▶ [What needs to be done]: Gather the lines below that include the string "allows", copying each in full.
━━ Task data ━━
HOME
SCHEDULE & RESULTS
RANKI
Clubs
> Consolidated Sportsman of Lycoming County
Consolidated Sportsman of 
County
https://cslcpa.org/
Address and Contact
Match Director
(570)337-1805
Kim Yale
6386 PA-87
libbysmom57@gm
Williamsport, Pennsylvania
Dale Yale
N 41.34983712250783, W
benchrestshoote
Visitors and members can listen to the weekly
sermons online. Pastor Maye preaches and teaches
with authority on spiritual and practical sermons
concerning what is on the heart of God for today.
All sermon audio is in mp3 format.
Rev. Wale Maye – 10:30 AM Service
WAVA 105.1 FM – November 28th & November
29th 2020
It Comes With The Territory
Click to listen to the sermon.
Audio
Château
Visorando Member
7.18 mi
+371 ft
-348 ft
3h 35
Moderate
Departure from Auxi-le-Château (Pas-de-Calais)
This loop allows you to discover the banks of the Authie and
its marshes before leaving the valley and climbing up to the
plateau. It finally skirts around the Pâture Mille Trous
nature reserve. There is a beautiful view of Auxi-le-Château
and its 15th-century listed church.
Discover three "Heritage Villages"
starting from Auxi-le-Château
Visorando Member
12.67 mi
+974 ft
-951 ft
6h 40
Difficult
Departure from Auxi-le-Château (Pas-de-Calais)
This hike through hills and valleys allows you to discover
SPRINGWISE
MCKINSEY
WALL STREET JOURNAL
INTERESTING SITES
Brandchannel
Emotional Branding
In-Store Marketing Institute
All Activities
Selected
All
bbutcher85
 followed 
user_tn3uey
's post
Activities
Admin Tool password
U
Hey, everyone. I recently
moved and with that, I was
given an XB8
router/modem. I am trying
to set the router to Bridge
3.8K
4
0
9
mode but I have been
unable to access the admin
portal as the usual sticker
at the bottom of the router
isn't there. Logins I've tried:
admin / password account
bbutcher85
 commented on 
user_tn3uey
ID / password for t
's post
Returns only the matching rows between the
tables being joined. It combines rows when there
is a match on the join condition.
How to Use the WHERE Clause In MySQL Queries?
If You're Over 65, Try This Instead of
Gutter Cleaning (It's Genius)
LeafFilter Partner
━━━
▶ [Exercise result]:
This loop allows you to discover the banks of the Authie and
This hike through hills and valleys allows you to discover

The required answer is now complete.